A study of the Berkman Klein Center based on the results of data analysis of Media Cloud about the influence of the Internet on the overruling of the proposed policy on Net Neutrality by the Federal Communications Commission advocated that the diversity of the debate helped shape the result of the appeal.

===Nirbhaya Case===
The news of the gang rape of a medical student, Nirbhaya, in New Delhi caused a rise in news coverage of sexual assault in India. This event was the focus of a research study by Media Cloud that analyzed the nature of reports about sexual assault. The proponents of the study defended that the news coverage had ignored gender inequality as a cause for such episodes, and that they had been treated as episodic happenings, in which the individuals responsible were the only ones to blame, according to the data analysis they obtained.

== Future use ==
The day that Media Cloud relaunched, Ethan Zuckerman said, "We hope the tools we're providing are a complement to amazing efforts like Project for Excellence in Journalism's News Coverage and New Media indices--we consider their tools the gold standard for understanding what topics are discussed in American media. PEJ works their magic using talented teams of coders, who sample different corners of the media ecosystem to find out what's being discussed. We use huge data sets, algorithms, and automation to give a different picture, one focused on language instead of topic."

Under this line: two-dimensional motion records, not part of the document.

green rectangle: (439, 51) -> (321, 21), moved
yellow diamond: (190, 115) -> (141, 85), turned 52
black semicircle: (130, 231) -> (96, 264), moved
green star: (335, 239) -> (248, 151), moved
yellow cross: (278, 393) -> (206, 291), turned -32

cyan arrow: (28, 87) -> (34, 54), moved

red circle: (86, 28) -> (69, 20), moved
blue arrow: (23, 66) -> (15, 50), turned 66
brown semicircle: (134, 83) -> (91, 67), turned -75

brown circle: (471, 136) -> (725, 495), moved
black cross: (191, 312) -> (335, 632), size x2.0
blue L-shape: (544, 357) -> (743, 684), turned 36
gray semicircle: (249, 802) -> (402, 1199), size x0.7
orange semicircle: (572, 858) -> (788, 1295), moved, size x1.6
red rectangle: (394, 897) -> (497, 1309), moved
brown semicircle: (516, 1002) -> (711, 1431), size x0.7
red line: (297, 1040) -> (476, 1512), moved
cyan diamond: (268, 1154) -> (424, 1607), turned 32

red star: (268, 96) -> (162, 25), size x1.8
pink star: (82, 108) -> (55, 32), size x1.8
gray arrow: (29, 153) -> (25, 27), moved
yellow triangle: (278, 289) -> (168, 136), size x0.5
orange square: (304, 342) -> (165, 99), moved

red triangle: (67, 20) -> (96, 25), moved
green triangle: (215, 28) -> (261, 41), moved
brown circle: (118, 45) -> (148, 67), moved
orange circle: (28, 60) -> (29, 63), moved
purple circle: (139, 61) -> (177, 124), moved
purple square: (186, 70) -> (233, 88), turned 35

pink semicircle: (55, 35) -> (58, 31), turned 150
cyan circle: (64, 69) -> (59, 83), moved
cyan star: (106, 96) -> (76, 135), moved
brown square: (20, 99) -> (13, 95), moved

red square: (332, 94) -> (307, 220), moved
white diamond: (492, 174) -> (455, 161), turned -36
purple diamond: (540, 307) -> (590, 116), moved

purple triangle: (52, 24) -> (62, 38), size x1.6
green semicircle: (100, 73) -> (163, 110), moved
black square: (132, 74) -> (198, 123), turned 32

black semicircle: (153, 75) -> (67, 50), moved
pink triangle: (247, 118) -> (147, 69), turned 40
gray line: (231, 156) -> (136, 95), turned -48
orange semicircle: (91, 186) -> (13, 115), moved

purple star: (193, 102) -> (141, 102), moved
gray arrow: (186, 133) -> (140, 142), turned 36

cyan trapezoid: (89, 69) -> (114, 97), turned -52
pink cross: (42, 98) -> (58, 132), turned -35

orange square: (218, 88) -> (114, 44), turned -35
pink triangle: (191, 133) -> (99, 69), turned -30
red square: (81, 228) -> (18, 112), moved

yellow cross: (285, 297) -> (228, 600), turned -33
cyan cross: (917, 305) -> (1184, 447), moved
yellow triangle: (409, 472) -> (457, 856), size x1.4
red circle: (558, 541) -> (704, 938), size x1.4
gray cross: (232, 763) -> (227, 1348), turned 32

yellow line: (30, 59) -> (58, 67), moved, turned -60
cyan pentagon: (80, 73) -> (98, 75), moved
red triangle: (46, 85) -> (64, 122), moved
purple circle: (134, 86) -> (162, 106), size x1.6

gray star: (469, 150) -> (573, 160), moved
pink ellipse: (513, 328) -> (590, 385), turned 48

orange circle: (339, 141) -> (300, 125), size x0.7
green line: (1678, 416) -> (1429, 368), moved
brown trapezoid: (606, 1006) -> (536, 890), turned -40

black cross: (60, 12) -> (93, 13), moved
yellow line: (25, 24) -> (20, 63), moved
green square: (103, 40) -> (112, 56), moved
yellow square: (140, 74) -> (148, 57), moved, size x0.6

Future uses for Media Cloud can involve smart phone or tablet applications to introduce the platform to users away from a computer. A Media Cloud app could serve as a news source while on the go for users. If Media Cloud were to expand into different information sites, it could target social media sites and incorporate news into them. Twitter and Facebook have incorporated features for trending news and topics similar to what Media Cloud aims to do.

The tool is expanding to sources that are not qualified as media, to understand the repercussion of studied events. Social media is the main target, as it includes not only the sharing of news, but also the response to shared content.